SUPPLIED MATERIAL >>
--- START ---
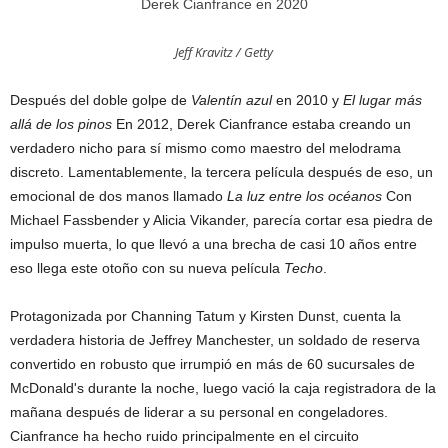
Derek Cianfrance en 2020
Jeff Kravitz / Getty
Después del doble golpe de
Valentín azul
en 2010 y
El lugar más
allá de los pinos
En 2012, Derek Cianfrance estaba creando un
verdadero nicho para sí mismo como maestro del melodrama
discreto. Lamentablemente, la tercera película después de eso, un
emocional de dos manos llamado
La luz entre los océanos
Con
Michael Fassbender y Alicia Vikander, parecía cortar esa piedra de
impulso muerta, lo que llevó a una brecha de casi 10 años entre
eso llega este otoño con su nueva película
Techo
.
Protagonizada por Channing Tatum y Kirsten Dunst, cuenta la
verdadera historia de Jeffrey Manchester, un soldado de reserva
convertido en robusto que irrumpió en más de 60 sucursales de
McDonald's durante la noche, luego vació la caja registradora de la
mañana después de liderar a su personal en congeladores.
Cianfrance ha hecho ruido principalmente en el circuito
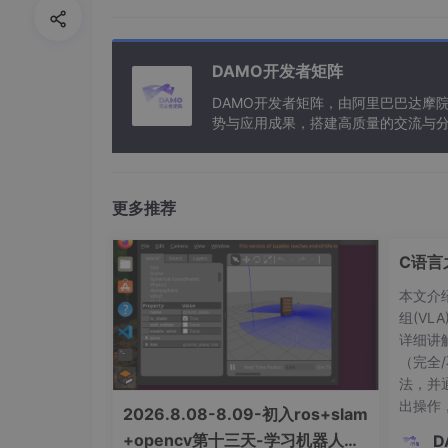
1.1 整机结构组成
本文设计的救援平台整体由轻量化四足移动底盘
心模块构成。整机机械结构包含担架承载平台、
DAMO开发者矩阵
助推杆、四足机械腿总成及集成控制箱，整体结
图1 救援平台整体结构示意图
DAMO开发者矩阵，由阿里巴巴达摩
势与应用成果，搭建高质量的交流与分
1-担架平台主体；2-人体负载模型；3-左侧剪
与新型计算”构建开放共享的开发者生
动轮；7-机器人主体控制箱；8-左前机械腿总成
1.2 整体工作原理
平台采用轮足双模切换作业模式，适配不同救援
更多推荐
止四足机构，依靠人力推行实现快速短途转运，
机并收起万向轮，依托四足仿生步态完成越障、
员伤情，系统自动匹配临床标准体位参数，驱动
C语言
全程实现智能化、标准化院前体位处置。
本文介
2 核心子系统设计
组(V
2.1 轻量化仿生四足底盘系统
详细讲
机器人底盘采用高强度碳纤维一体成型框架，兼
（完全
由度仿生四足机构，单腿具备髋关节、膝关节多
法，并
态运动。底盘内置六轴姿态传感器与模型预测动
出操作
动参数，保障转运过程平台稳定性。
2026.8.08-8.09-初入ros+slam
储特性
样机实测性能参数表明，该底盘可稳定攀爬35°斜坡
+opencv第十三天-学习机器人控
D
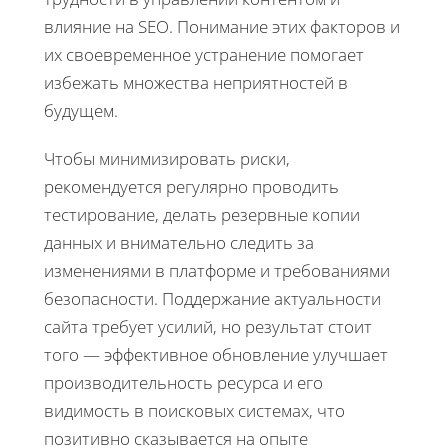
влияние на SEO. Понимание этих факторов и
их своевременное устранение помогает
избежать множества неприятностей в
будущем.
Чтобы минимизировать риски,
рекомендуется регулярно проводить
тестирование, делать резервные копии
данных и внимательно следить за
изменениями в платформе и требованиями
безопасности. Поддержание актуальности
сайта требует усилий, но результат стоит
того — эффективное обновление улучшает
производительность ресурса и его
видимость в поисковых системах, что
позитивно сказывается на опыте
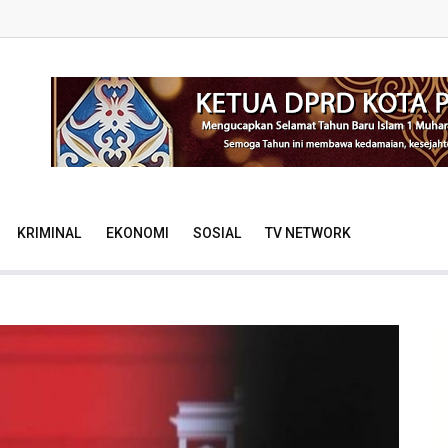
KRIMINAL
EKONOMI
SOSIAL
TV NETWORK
--- END ---
Print every line of the listing exactly, please, and leave the images out.

Derek Cianfrance en 2020
Jeff Kravitz / Getty
Después del doble golpe de
Valentín azul
en 2010 y
El lugar más
allá de los pinos
En 2012, Derek Cianfrance estaba creando un
verdadero nicho para sí mismo como maestro del melodrama
discreto. Lamentablemente, la tercera película después de eso, un
emocional de dos manos llamado
La luz entre los océanos
Con
Michael Fassbender y Alicia Vikander, parecía cortar esa piedra de
impulso muerta, lo que llevó a una brecha de casi 10 años entre
eso llega este otoño con su nueva película
Techo
.
Protagonizada por Channing Tatum y Kirsten Dunst, cuenta la
verdadera historia de Jeffrey Manchester, un soldado de reserva
convertido en robusto que irrumpió en más de 60 sucursales de
McDonald's durante la noche, luego vació la caja registradora de la
mañana después de liderar a su personal en congeladores.
Cianfrance ha hecho ruido principalmente en el circuito
1.1 整机结构组成
本文设计的救援平台整体由轻量化四足移动底盘
心模块构成。整机机械结构包含担架承载平台、
DAMO开发者矩阵
助推杆、四足机械腿总成及集成控制箱，整体结
图1 救援平台整体结构示意图
DAMO开发者矩阵，由阿里巴巴达摩
势与应用成果，搭建高质量的交流与分
1-担架平台主体；2-人体负载模型；3-左侧剪
与新型计算”构建开放共享的开发者生
动轮；7-机器人主体控制箱；8-左前机械腿总成
1.2 整体工作原理
平台采用轮足双模切换作业模式，适配不同救援
更多推荐
止四足机构，依靠人力推行实现快速短途转运，
机并收起万向轮，依托四足仿生步态完成越障、
员伤情，系统自动匹配临床标准体位参数，驱动
C语言
全程实现智能化、标准化院前体位处置。
本文介
2 核心子系统设计
组(V
2.1 轻量化仿生四足底盘系统
详细讲
机器人底盘采用高强度碳纤维一体成型框架，兼
（完全
由度仿生四足机构，单腿具备髋关节、膝关节多
法，并
态运动。底盘内置六轴姿态传感器与模型预测动
出操作
动参数，保障转运过程平台稳定性。
2026.8.08-8.09-初入ros+slam
储特性
样机实测性能参数表明，该底盘可稳定攀爬35°斜坡
+opencv第十三天-学习机器人控
D
влияние на SEO. Понимание этих факторов и
их своевременное устранение помогает
избежать множества неприятностей в
будущем.
Чтобы минимизировать риски,
рекомендуется регулярно проводить
тестирование, делать резервные копии
данных и внимательно следить за
изменениями в платформе и требованиями
безопасности. Поддержание актуальности
сайта требует усилий, но результат стоит
того — эффективное обновление улучшает
производительность ресурса и его
видимость в поисковых системах, что
позитивно сказывается на опыте
KRIMINAL
EKONOMI
SOSIAL
TV NETWORK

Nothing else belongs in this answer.